Apple - How to store SSH Credentials in Terminal

You can copy your public key to the remote machines. As long as they have public key authentication enabled, and your public key is present on the remote machine, you can ssh to the machines without having to supply a password.

First you'll need to generate a public/private keypair like so:

ssh-keygen -t rsa

Follow the prompts. When it asks if you want to protect the key with a passphrase say YES! It's bad practice to not password-protect your keys and I'll show you how to only have to enter the password once in a while.

If you already have keypair you can skip the step above.

Now, assuming your ssh key exists on your Mac as ~/.ssh/id_rsa.pub, you can install it on a remote machine by running:

cat ~/.ssh/id_rsa.pub | ssh [email protected] "mkdir -p ~/.ssh && cat >>  ~/.ssh/authorized_keys"

For your specific server example cited above, the command would look like:

cat ~/.ssh/id_rsa.pub | ssh -p 2200 [email protected] "mkdir -p ~/.ssh && cat >>  ~/.ssh/authorized_keys"

You'll have to enter the password for [email protected] to perform this copy, but this should be the last time you need to do this. Assuming the remote server's sshd is setup to do public-private key authentication, when you ssh to the box now it shouldn't ask you for a password for the root account -- instead it'll ask you for the password for your key. Read on for how to make this something you don't need to enter all the time.

Repeat the above for every machine you want to ssh in to with your keys instead of a password.

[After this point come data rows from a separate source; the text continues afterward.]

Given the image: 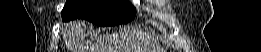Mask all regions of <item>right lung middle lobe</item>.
I'll return each instance as SVG.
<instances>
[{
	"label": "right lung middle lobe",
	"instance_id": "obj_1",
	"mask_svg": "<svg viewBox=\"0 0 261 52\" xmlns=\"http://www.w3.org/2000/svg\"><path fill=\"white\" fill-rule=\"evenodd\" d=\"M135 13L130 3L118 0H67L62 19L83 18L99 26H113L127 23Z\"/></svg>",
	"mask_w": 261,
	"mask_h": 52
}]
</instances>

Please note, anyone who gets a hold of your ~/.ssh/id_rsa file can ssh to this machine as root without supplying a password for the remote machine. Password protecting the key file ensure they'd need to know the password for that key to use it. Make sure that file is secure. Use disk encryption on your Mac and keep the permissions on the file and the ~/.ssh/ directory tight.

To make it easier to use the key without having to enter the password every time, OS X runs an ssh-agent process in the background on your machine. This agent will cache the keypair the first time you use it so you only have to enter your password once in a while. If you only sleep your mac, never restart it, you can go long periods of time without needing to enter your password.

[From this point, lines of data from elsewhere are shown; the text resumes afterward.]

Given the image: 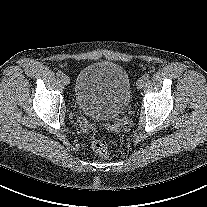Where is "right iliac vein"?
I'll list each match as a JSON object with an SVG mask.
<instances>
[{
    "label": "right iliac vein",
    "instance_id": "obj_1",
    "mask_svg": "<svg viewBox=\"0 0 207 207\" xmlns=\"http://www.w3.org/2000/svg\"><path fill=\"white\" fill-rule=\"evenodd\" d=\"M60 78L63 84L68 85L70 83L69 77L65 74H63Z\"/></svg>",
    "mask_w": 207,
    "mask_h": 207
}]
</instances>
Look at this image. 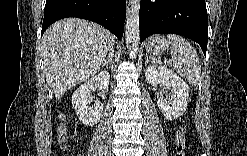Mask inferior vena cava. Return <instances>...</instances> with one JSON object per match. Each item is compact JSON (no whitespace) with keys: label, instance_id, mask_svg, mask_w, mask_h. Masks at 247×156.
Segmentation results:
<instances>
[{"label":"inferior vena cava","instance_id":"1","mask_svg":"<svg viewBox=\"0 0 247 156\" xmlns=\"http://www.w3.org/2000/svg\"><path fill=\"white\" fill-rule=\"evenodd\" d=\"M113 55V46L109 49L108 57H112Z\"/></svg>","mask_w":247,"mask_h":156}]
</instances>
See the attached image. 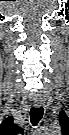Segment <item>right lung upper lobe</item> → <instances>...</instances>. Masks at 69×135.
<instances>
[{
    "label": "right lung upper lobe",
    "instance_id": "cb5924a9",
    "mask_svg": "<svg viewBox=\"0 0 69 135\" xmlns=\"http://www.w3.org/2000/svg\"><path fill=\"white\" fill-rule=\"evenodd\" d=\"M2 126L3 128L11 129L14 133L15 132L23 133V130L13 123V118L11 116H9L6 120L3 121Z\"/></svg>",
    "mask_w": 69,
    "mask_h": 135
}]
</instances>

You can pre-cache all your SSH keys with the ssh-agent by running:

ssh-add

Now you only need to remember the key password, not the many different account passwords. I usually keep my key passwords in 1Password (no affiliation), further simplifying how many passwords I need to remember. Then I just look them up in 1Password and cut-and-paste them in the Terminal the odd time I restart my Mac and cause my running ssh-agent to be restarted.

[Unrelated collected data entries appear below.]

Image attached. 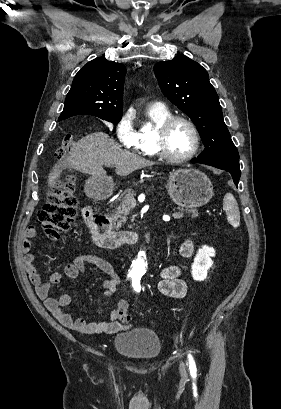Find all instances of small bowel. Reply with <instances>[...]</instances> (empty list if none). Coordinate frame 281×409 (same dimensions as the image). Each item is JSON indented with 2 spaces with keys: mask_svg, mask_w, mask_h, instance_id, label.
<instances>
[{
  "mask_svg": "<svg viewBox=\"0 0 281 409\" xmlns=\"http://www.w3.org/2000/svg\"><path fill=\"white\" fill-rule=\"evenodd\" d=\"M37 236L34 226H29L26 231V239L23 241L24 264L26 272L33 284L39 299L45 304L53 316L64 326L74 331L84 334H116L129 330L131 322L126 319L128 311V301L121 298L116 307L110 312L108 321H92L84 318H74L66 307L70 304L71 298L68 294H60L57 298L49 296L50 284H59L64 278L75 280L85 271L86 264H92L109 276L102 283V294L104 305L108 304L109 298L116 294L121 284V278L114 267L104 258L84 254L76 257L71 264L65 266L63 273L54 272L50 276V281H44L35 266V256L30 252L31 242ZM193 242L185 240L175 244L173 254L184 258H189L193 252ZM183 270L178 265H170L162 268L159 272L157 289L160 294L170 301L182 299L190 292V285L183 278Z\"/></svg>",
  "mask_w": 281,
  "mask_h": 409,
  "instance_id": "obj_1",
  "label": "small bowel"
}]
</instances>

If you combine copying your key to remote machines with the Terminal.app connection management solution in this question, you'll have something very close to PuTTY for GUI connection experience.


On the server side, check /etc/ssh/sshd_config and make sure:

PubkeyAuthentication yes

is enabled in the configuration (it is by default in OpenSSH). You may also wish to set:

PasswordAuthentication no

While you're there so password-based authentication is disabled and keys become the only way to access the machine.

You'll need to restart sshd on the machine if you make any changes to the configuration file.


You can use sshpass to save the password and won't have to insert everytime which isn't a good practice (security issues).

Follow the instructions for mac os x installation on : https://gist.github.com/arunoda/7790979

When you have sshpass installed run sshpass -p "YOUR_PASSWORD" ssh -o StrictHostKeyChecking=no [email protected]:2200

do the same thing for your 5 web servers and you won't need to insert the password everytime.


In addition to the public/private key stuff, the .ssh/config file can be configured to ease use of ssh commands, like aliases, defaut user/port per server, ssh options, proxy commands...

Basically anything complicated you can put in a ssh command can be in this file too.